Our first speedlight is bare, gets a full CTB gel, and will be positioned on a stand in the camera right corner. It will bounce off of the (thankfully) white ceiling. The flash is close to the ceiling, so the effective light source will still be pretty small. That light is going to be set to underexpose the room by 1.5-2 stops, which will further saturate the blue environment we are creating.
Why blue? It is an easy go-to for a bit of a tech-y feel. And it is a nice complement to the warming gel I am going to use on my key light.
Zone Three
Finally, we get to our key light. I am going to fit that with a 1/2 CTO gel, and a tight grid spot.

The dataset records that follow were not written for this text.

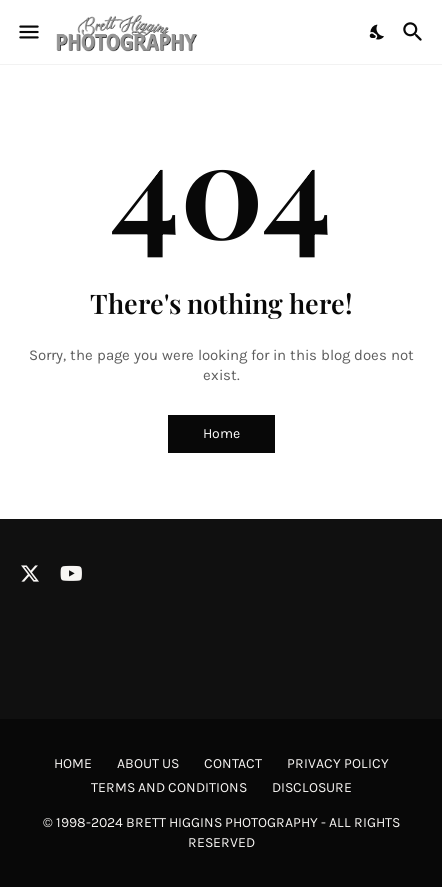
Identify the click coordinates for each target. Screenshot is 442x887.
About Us (148, 763)
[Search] (415, 32)
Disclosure (312, 787)
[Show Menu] (27, 32)
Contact (233, 763)
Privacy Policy (338, 763)
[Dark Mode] (378, 32)
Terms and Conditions (169, 787)
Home (221, 433)
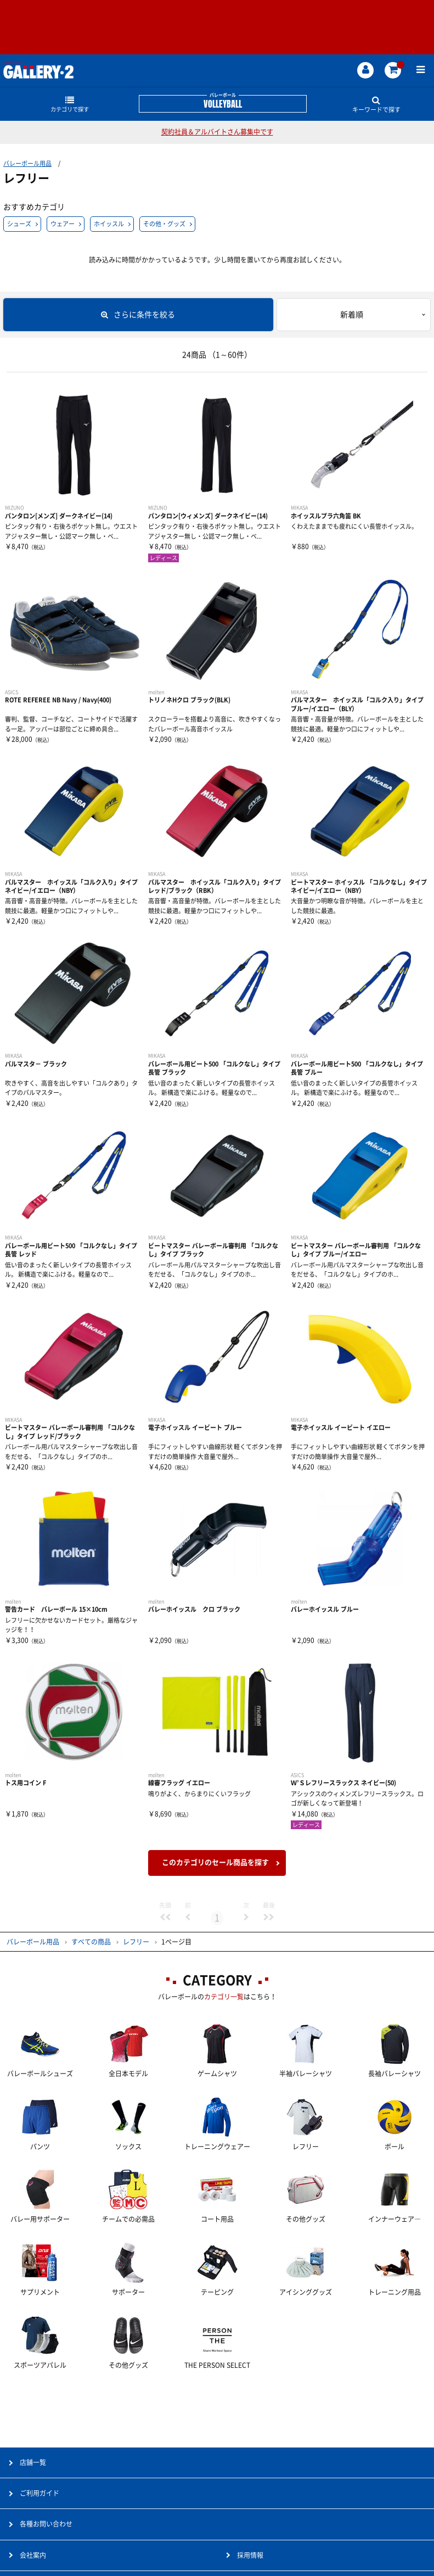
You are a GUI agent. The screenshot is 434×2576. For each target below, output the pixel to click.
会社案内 (33, 2555)
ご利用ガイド (39, 2493)
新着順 (351, 314)
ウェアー (62, 224)
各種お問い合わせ (46, 2524)
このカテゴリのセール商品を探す (215, 1862)
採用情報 (250, 2555)
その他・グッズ (164, 224)
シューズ (19, 224)
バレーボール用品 (27, 163)
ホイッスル (109, 224)
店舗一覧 (33, 2462)
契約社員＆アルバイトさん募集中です (217, 131)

The 1/2 CTO gridded key will be pushing into a full CTB fill environment. So those lights will mix. And to some degree, the CTB will mute the warmth of the 1/2 CTO. But not much, because the CTB fill light is underexposed. So in the center of the grid beam, the warmth of the key light will overpower the CTB fill. And that's good, because it'll make the therapist and her patient pop in the blue environment.
And why the tight grid? To protect my blue room from any leakage and contamination from the warm key light. I even gaffed it a bit to make sure no light spilled out of the sides.
The gridded key is critical to being able to build a color base with your fill. With a soft box, or umbrella, or bounce—or even a bare strobe—on the key light, this would not work at all. Because it is the area that is not lit by the gridded key that allows the blue fill light to exist uncontaminated.
Contamination is always going to be your enemy when working with colored light sources. And a grid is always going to be your best tool to conterract that.